Morning Overview

A decommissioned nuclear plant in the Midwest is now the foundation for a 640-megawatt-hour grid battery — crews building a power bank where a reactor once stood

On a stretch of Sacramento County land where a nuclear reactor once generated controversy and kilowatts in roughly equal measure, construction crews are assembling one of California’s newer utility-scale battery systems. The Sacramento Municipal Utility District (SMUD) is building the Dry Creek Battery Energy Storage System on its Rancho Seco property, a 2,000-acre site about 25 miles southeast of Sacramento that housed a nuclear power plant from 1975 until local voters forced its closure in 1989.

The project, described in planning documents as a 640-megawatt-hour storage facility, is designed to pair with the Rancho Seco Solar II array already operating on the same property. Together, the solar panels and batteries would capture excess midday generation and feed it back to the grid during evening hours when demand peaks and sunlight fades.

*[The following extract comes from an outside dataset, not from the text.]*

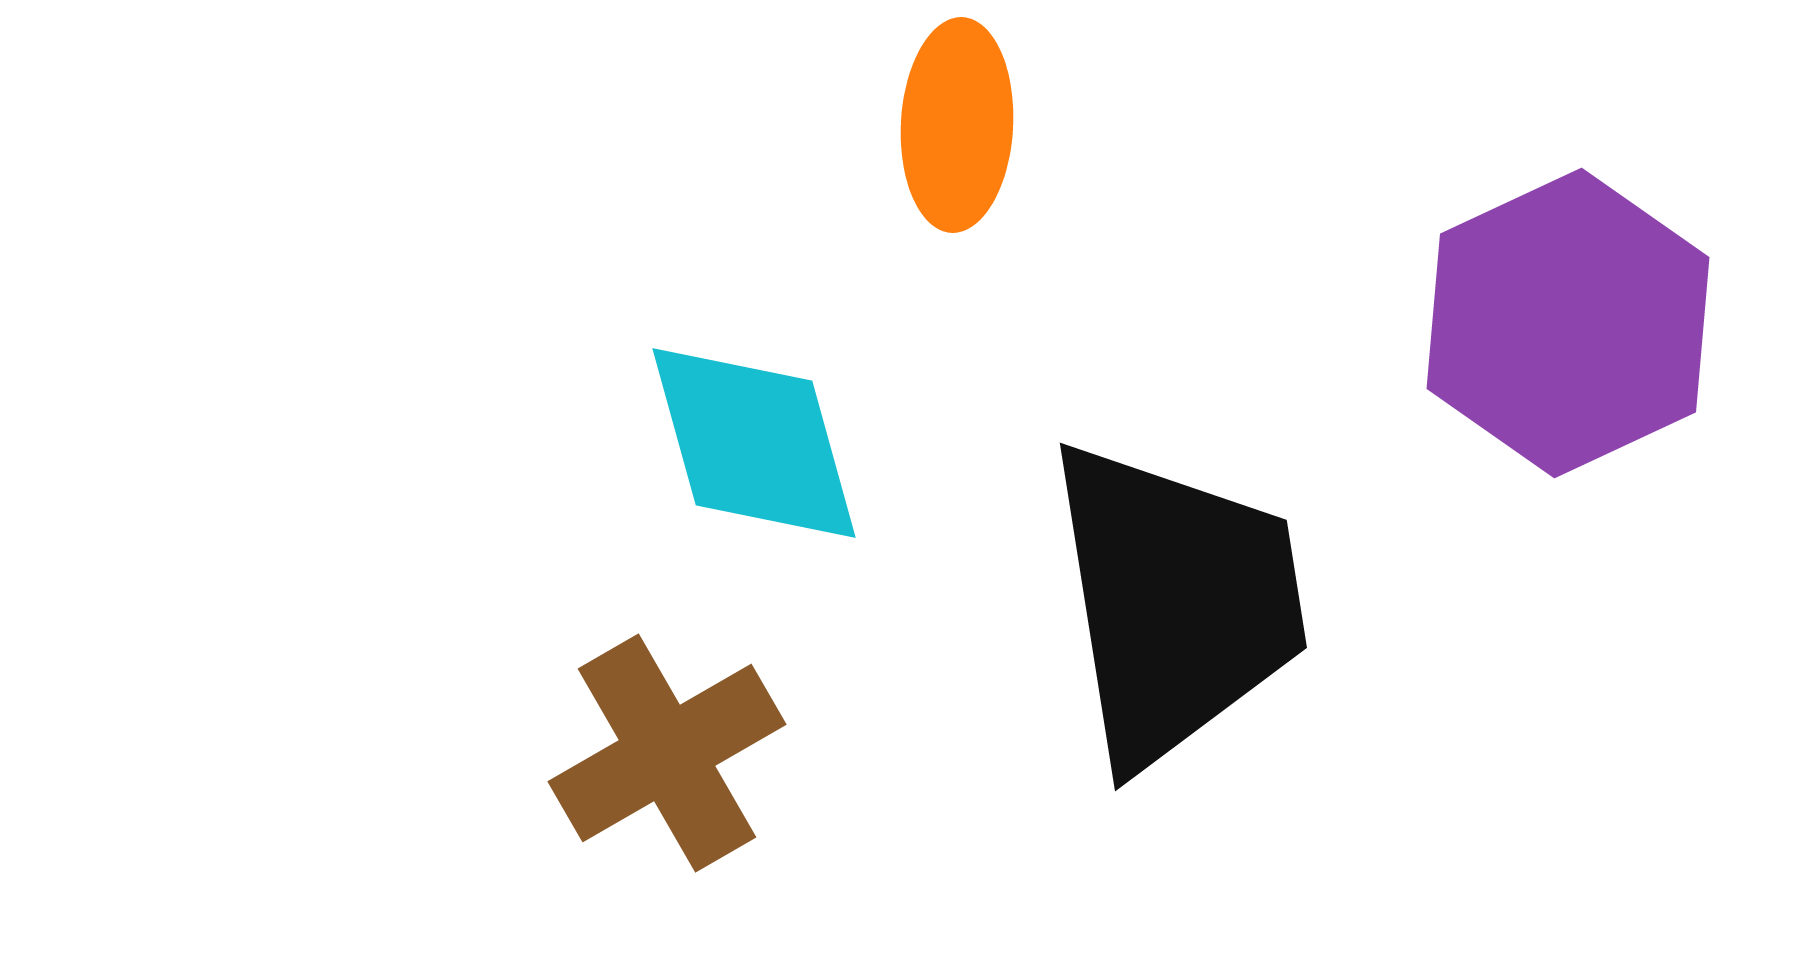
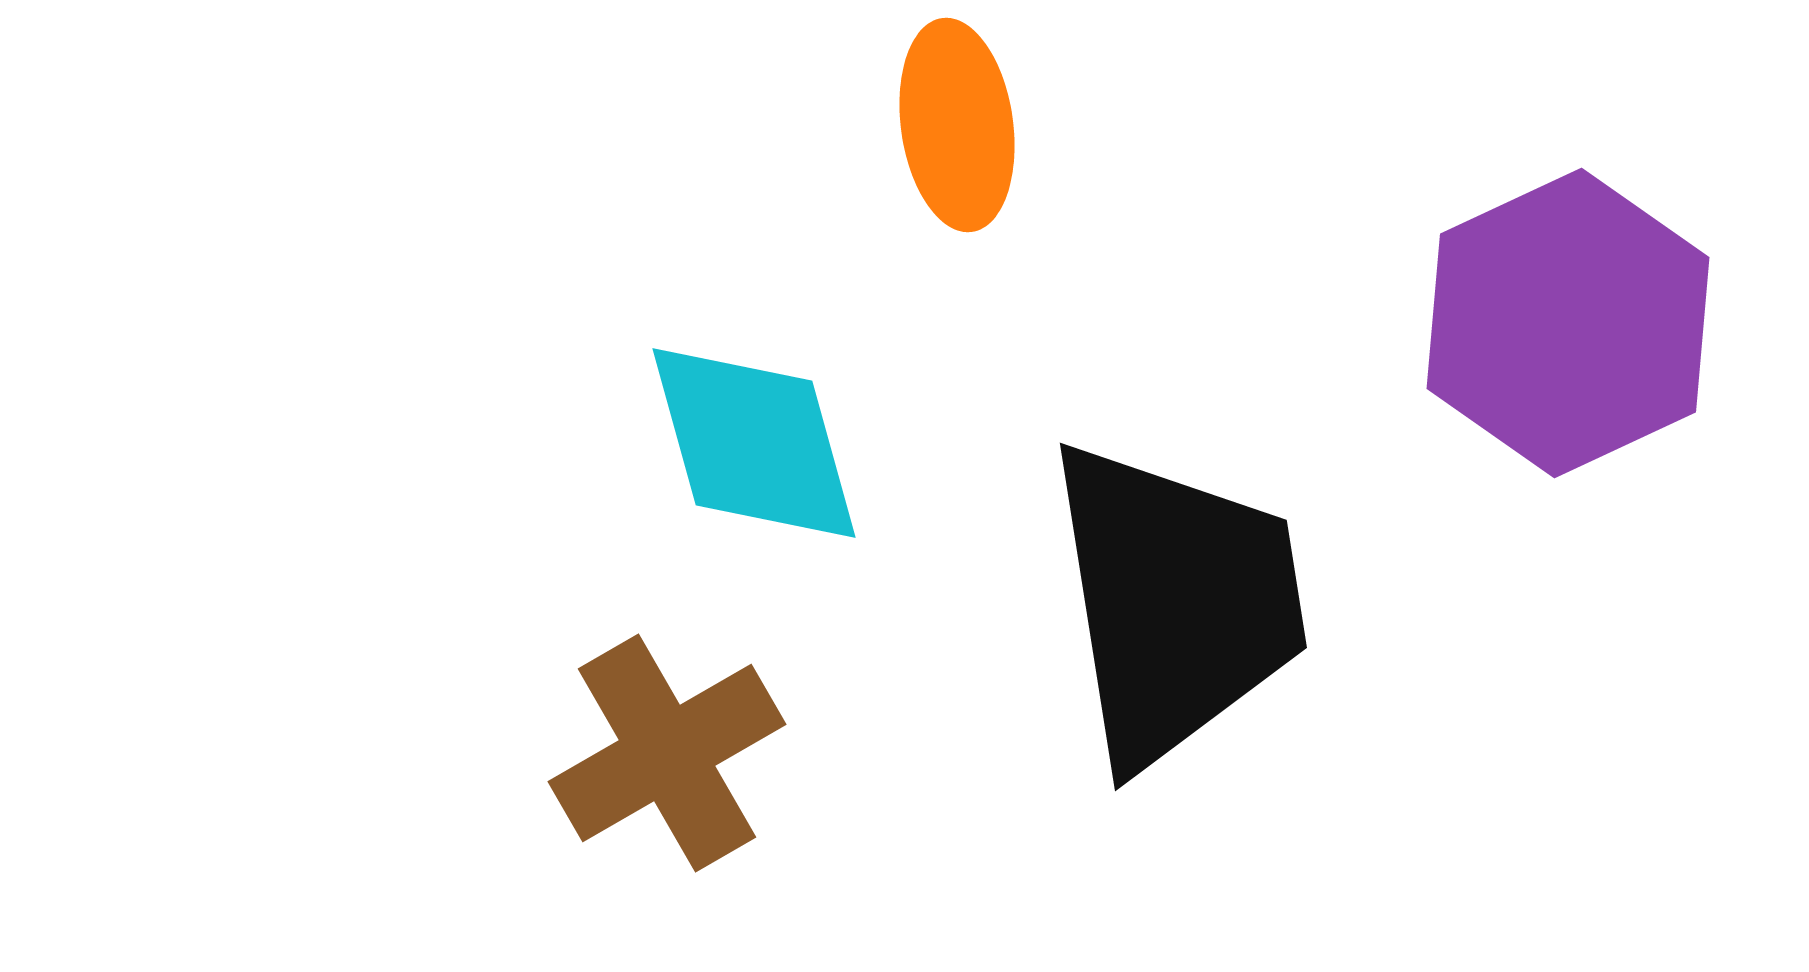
orange ellipse: rotated 11 degrees counterclockwise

What makes the Dry Creek BESS notable is not just its size but how SMUD got it approved. The utility threaded the battery project through an existing California Environmental Quality Act (CEQA) review, avoiding the years-long permitting process that slows most large-scale storage developments. That approach could offer a blueprint for utilities across the country sitting on retired power plant land they want to repurpose.

From voter revolt to solar-and-storage hub

Rancho Seco holds a singular place in American energy history. Its 913-megawatt pressurized water reactor, built by the Sacramento Municipal Utility District in the early 1970s, was plagued by operational problems, unplanned shutdowns, and cost overruns almost from the start. After years of poor performance, Sacramento voters passed Measure K in June 1989, making Rancho Seco one of the only commercial nuclear reactors in the United States shut down by public referendum.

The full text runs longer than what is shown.